LKML Archive on lore.kernel.org
 help / color / Atom feed
From: "tip-bot2 for Peter Zijlstra" <tip-bot2@linutronix.de>
To: linux-tip-commits@vger.kernel.org
Cc: Thomas Gleixner <tglx@linutronix.de>,
	"Peter Zijlstra (Intel)" <peterz@infradead.org>,
	x86@kernel.org, linux-kernel@vger.kernel.org
Subject: [tip: perf/urgent] perf: Reduce stack usage of perf_output_begin()
Date: Tue, 10 Nov 2020 12:45:22 -0000
Message-ID: <160501232293.11244.420564850722679107.tip-bot2@tip-bot2> (raw)
In-Reply-To: <20201030151954.985416146@infradead.org>

The following commit has been merged into the perf/urgent branch of tip:

Commit-ID:     267fb27352b6fc9fdbad753127a239f75618ecbc
Gitweb:        https://git.kernel.org/tip/267fb27352b6fc9fdbad753127a239f75618ecbc
Author:        Peter Zijlstra <peterz@infradead.org>
AuthorDate:    Fri, 30 Oct 2020 15:50:32 +01:00
Committer:     Peter Zijlstra <peterz@infradead.org>
CommitterDate: Mon, 09 Nov 2020 18:12:33 +01:00

perf: Reduce stack usage of perf_output_begin()

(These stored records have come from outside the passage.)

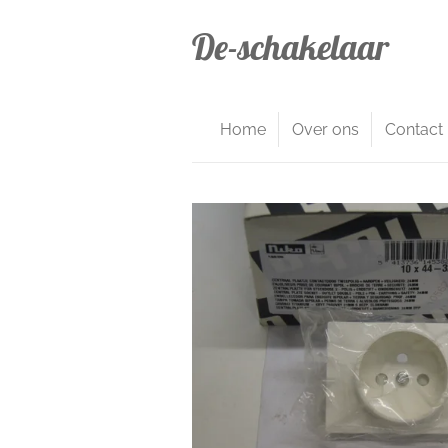
Ga
De-schakelaar
direct
naar
de
hoofdinhoud
Home
Over ons
Contact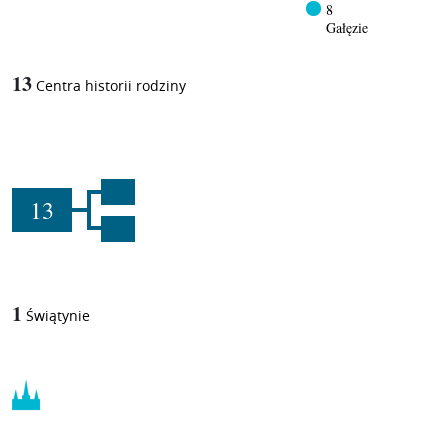
8
Gałęzie
13
Centra historii rodziny
13
1
Świątynie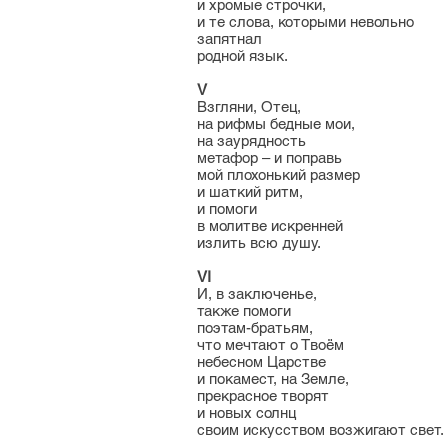
и хромые строчки,
и те слова, которыми невольно
запятнал
родной язык.
V
Взгляни, Отец,
на рифмы бедные мои,
на заурядность
метафор – и поправь
мой плохонький размер
и шаткий ритм,
и помоги
в молитве искренней
излить всю душу.
VI
И, в заключенье,
также помоги
поэтам-братьям,
что мечтают о Твоём
небесном Царстве
и покамест, на Земле,
прекрасное творят
и новых солнц
своим искусством возжигают свет.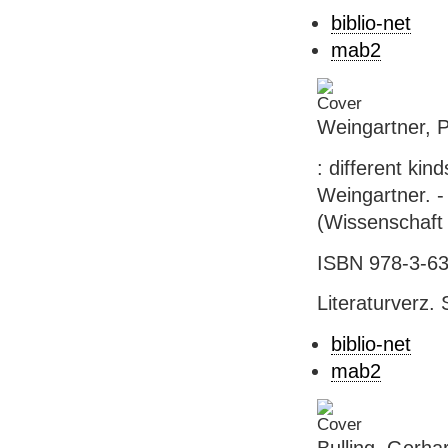
biblio-net
mab2
Weingartner, P
: different kin
Weingartner. -
(Wissenschaft 
ISBN 978-3-63
Literaturverz. 
biblio-net
mab2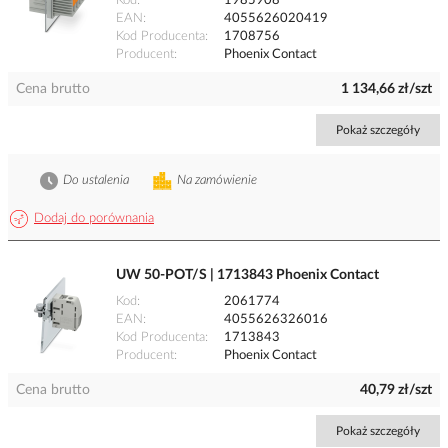
Kod
1985908
EAN
4055626020419
Kod Producenta
1708756
Producent
Phoenix Contact
Cena brutto
1 134,66 zł/szt
Pokaż szczegóły
Do ustalenia
Na zamówienie
Dodaj do porównania
UW 50-POT/S | 1713843 Phoenix Contact
Kod
2061774
EAN
4055626326016
Kod Producenta
1713843
Producent
Phoenix Contact
Cena brutto
40,79 zł/szt
Pokaż szczegóły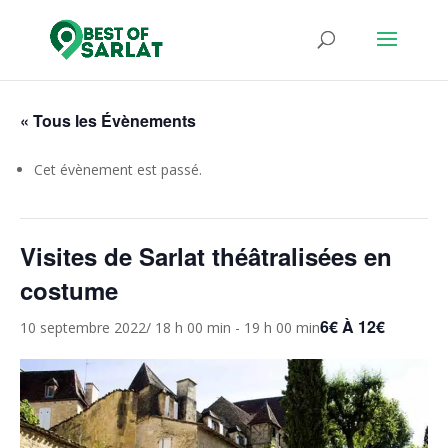
« Tous les Évènements
Cet évènement est passé.
Visites de Sarlat théâtralisées en
costume
6€ À 12€
10 septembre 2022/ 18 h 00 min
-
19 h 00 min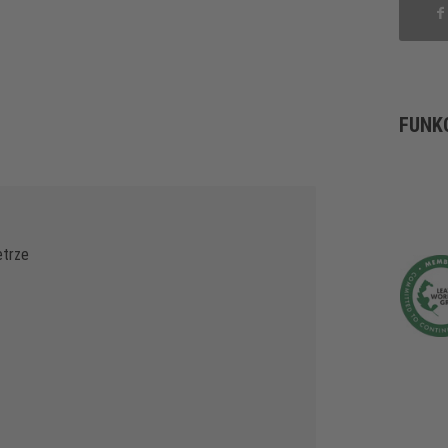
FUNK
etrze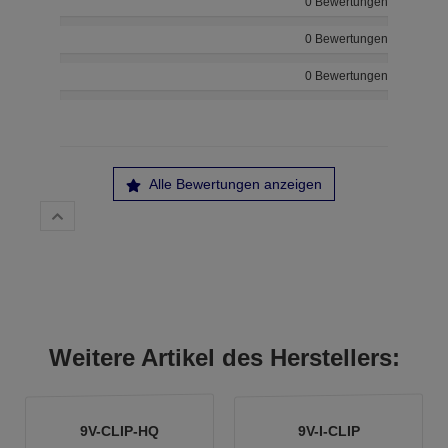
0 Bewertungen
0 Bewertungen
0 Bewertungen
Alle Bewertungen anzeigen
Weitere Artikel des Herstellers:
9V-CLIP-HQ
9V-I-CLIP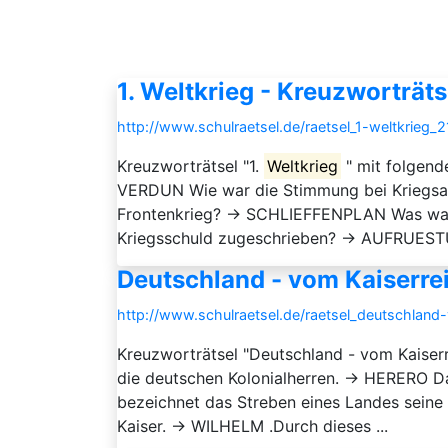
1. Weltkrieg - Kreuzworträts
http://www.schulraetsel.de/raetsel_1-weltkrieg_
Kreuzworträtsel "1.
Weltkrieg
" mit folgen
VERDUN Wie war die Stimmung bei Kriegsa
Frontenkrieg? → SCHLIEFFENPLAN Was war
Kriegsschuld zugeschrieben? → AUFRUESTU
Deutschland - vom Kaiserrei
http://www.schulraetsel.de/raetsel_deutschland
Kreuzworträtsel "Deutschland - vom Kaiser
die deutschen Kolonialherren. → HERERO Da
bezeichnet das Streben eines Landes sein
Kaiser. → WILHELM .Durch dieses ...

__perf_output_begin() has an on-stack struct perf_sample_data in the
unlikely case it needs to generate a LOST record. However, every call
to perf_output_begin() must already have a perf_sample_data on-stack.

Reported-by: Thomas Gleixner <tglx@linutronix.de>
Signed-off-by: Peter Zijlstra (Intel) <peterz@infradead.org>
Link: https://lkml.kernel.org/r/20201030151954.985416146@infradead.org
---
 arch/powerpc/perf/imc-pmu.c     |  2 +-
 arch/s390/kernel/perf_cpum_sf.c |  2 +-
 arch/x86/events/intel/ds.c      |  4 ++--
 include/linux/perf_event.h      |  7 +++++--
 kernel/events/core.c            | 32 +++++++++++++++++---------------
 kernel/events/ring_buffer.c     | 20 +++++++++++---------
 6 files changed, 37 insertions(+), 30 deletions(-)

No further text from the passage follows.